4. If you run `wildfires.plot()` you'll notice that the points are very difficult or impossible to see. To make the shapes easier to see let's make them larger, or buffer them by 100,000m. Use the `.buffer(100000)` method on the dataframe and then plot it to see the shape of the data more clearly.

This image visually shows what a buffer operation does to points, lines, and polygons.

![Buffers](https://pro.arcgis.com/en/pro-app/2.8/tool-reference/analysis/GUID-267CF0D1-DB92-456F-A8FE-F819981F5467-web.png)

5. From that shape we can see that the wildfire data is spread out between the contiguous US (CONUS) Hawai'i and Alaska.
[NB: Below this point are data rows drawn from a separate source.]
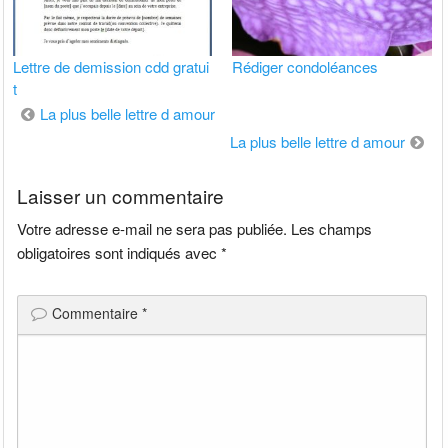
Lettre de demission cdd gratui
Rédiger condoléances
t
Navigation
La plus belle lettre d amour
de
La plus belle lettre d amour
l’article
Laisser un commentaire
Votre adresse e-mail ne sera pas publiée.
Les champs
obligatoires sont indiqués avec
*
Commentaire
*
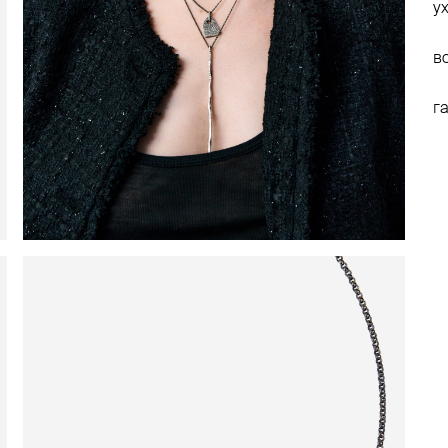
у
в
г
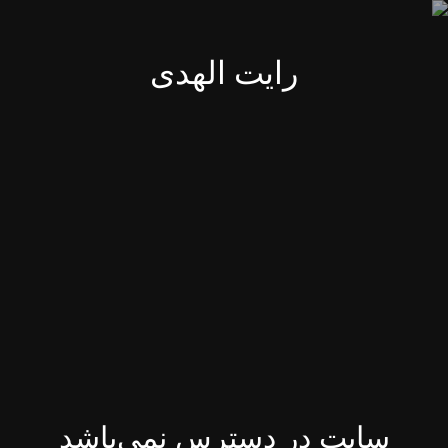
رایت الهدی
سایت در دسترس نمی‌باشد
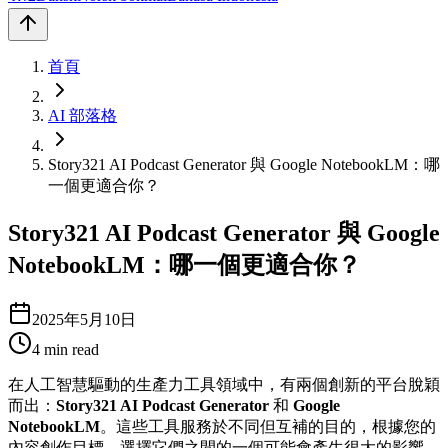
首頁
AI 部落格
Story321 AI Podcast Generator 與 Google NotebookLM：哪
一個更適合你？
Story321 AI Podcast Generator 與 Google
NotebookLM：哪一個更適合你？
2025年5月10日
4
min read
在人工智慧驅動的生產力工具領域中，有兩個創新的平台脫穎
而出：
Story321 AI Podcast Generator
和
Google
NotebookLM
。這些工具服務於不同但互補的目的，根據您的
內容創作目標，選擇它們之間的一個可能會產生很大的影響。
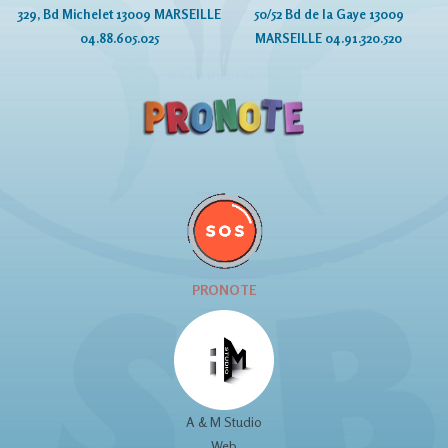
329, Bd Michelet 13009 MARSEILLE
50/52 Bd de la Gaye 13009
04.88.605.025
MARSEILLE 04.91.320.520
© Copyright GSBE
PRONOTE
A & M Studio
Web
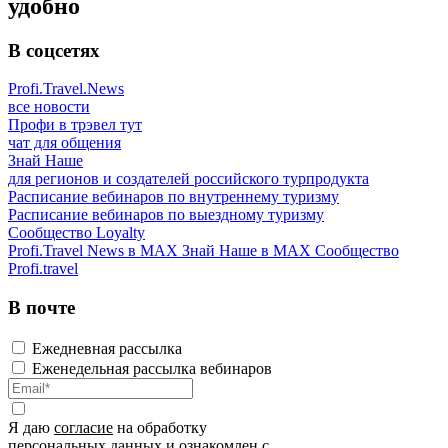
удобно
В соцсетях
Profi.Travel.News
все новости
Профи в трэвел тут
чат для общения
Знай Наше
для регионов и создателей российского турпродукта
Расписание вебинаров по внутреннему туризму
Расписание вебинаров по выездному туризму
Сообщество Loyalty
Profi.Travel News в MAX
Знай Наше в MAX
Сообщество
Profi.travel
В почте
Ежедневная рассылка
Еженедельная рассылка вебинаров
Я даю
согласие
на обработку
персональных данных и ознакомлен с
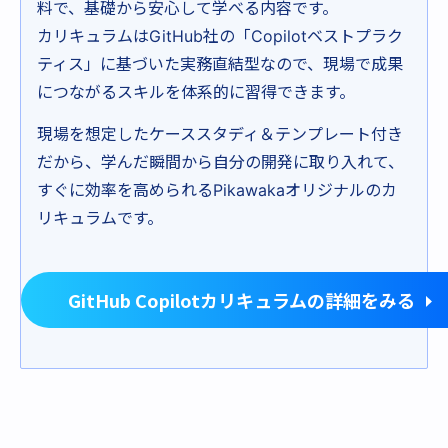
料で、基礎から安心して学べる内容です。
カリキュラムはGitHub社の「Copilotベストプラク
ティス」に基づいた実務直結型なので、現場で成果
につながるスキルを体系的に習得できます。
現場を想定したケーススタディ＆テンプレート付き
だから、学んだ瞬間から自分の開発に取り入れて、
すぐに効率を高められるPikawakaオリジナルのカ
リキュラムです。
GitHub Copilotカリキュラムの詳細をみる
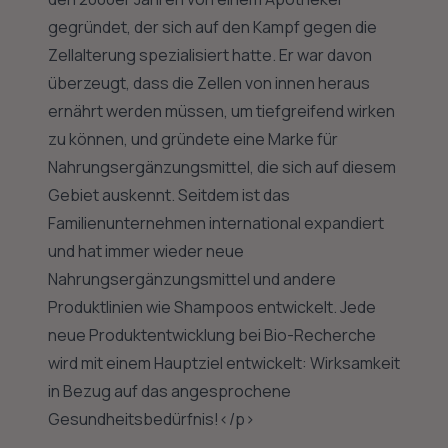
gegründet, der sich auf den Kampf gegen die
Zellalterung spezialisiert hatte. Er war davon
überzeugt, dass die Zellen von innen heraus
ernährt werden müssen, um tiefgreifend wirken
zu können, und gründete eine Marke für
Nahrungsergänzungsmittel, die sich auf diesem
Gebiet auskennt. Seitdem ist das
Familienunternehmen international expandiert
und hat immer wieder neue
Nahrungsergänzungsmittel und andere
Produktlinien wie Shampoos entwickelt. Jede
neue Produktentwicklung bei Bio-Recherche
wird mit einem Hauptziel entwickelt: Wirksamkeit
in Bezug auf das angesprochene
Gesundheitsbedürfnis!</p>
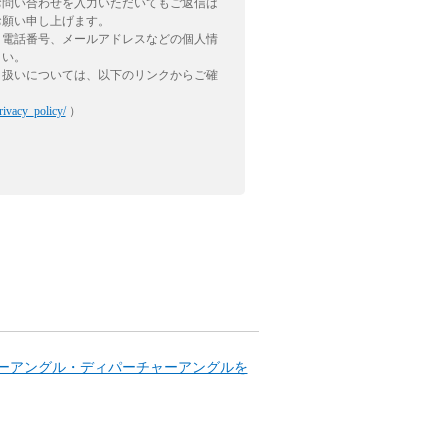
お問い合わせを入力いただいてもご返信は
お願い申し上げます。
、電話番号、メールアドレスなどの個人情
さい。
り扱いについては、以下のリンクからご確
rivacy_policy/
）
ーアングル・ディパーチャーアングルを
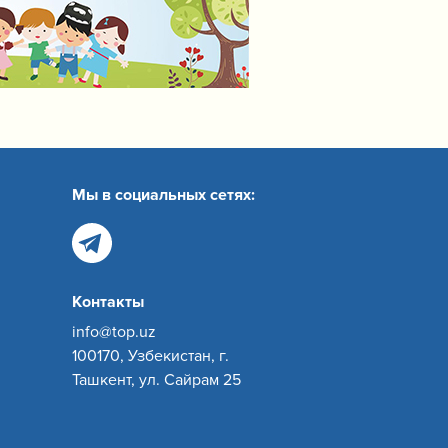
Мы в социальных сетях:
Контакты
info@top.uz
100170, Узбекистан, г.
Ташкент, ул. Сайрам 25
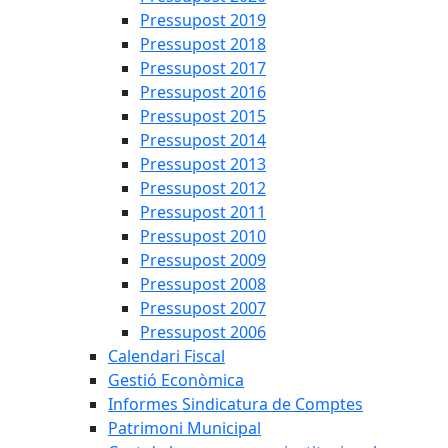
Pressupost 2019
Pressupost 2018
Pressupost 2017
Pressupost 2016
Pressupost 2015
Pressupost 2014
Pressupost 2013
Pressupost 2012
Pressupost 2011
Pressupost 2010
Pressupost 2009
Pressupost 2008
Pressupost 2007
Pressupost 2006
Calendari Fiscal
Gestió Econòmica
Informes Sindicatura de Comptes
Patrimoni Municipal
To make our file more manegable let's cut it down to only the fires in CONUS.

In order to do that we are going to create a new shape that covers the area we want to keep and intersect the two areas. We are going to create a shape that is a box using `shapely`.

In [21]:
from shapely.geometry import box

In [None]:
conus = box(-3000000, -2000000, 2000000, 2000000)  # In units of the dataset

Now that we have a shape `conus` defined, use the `.intersects()` method on the `wildfires` dataframe with `conus` as an argument. This will return a True/False boolean array indicating if each row in the dataframe intersects the `conus` shape.

Use the True/False dataframe from the previous step to filter the `wildfires` dataframe.  Assign this dataframe to a new variable called `wildfires_conus`.

6. Plot the new `wildfires_conus` dataframe again, again buffering by 10000m, to confirm that you have spatially filtered the dataframe.

Nice work! You have used two spatial data operations -- buffer and intersects -- in Python AND used those to spatially filter a dataframe!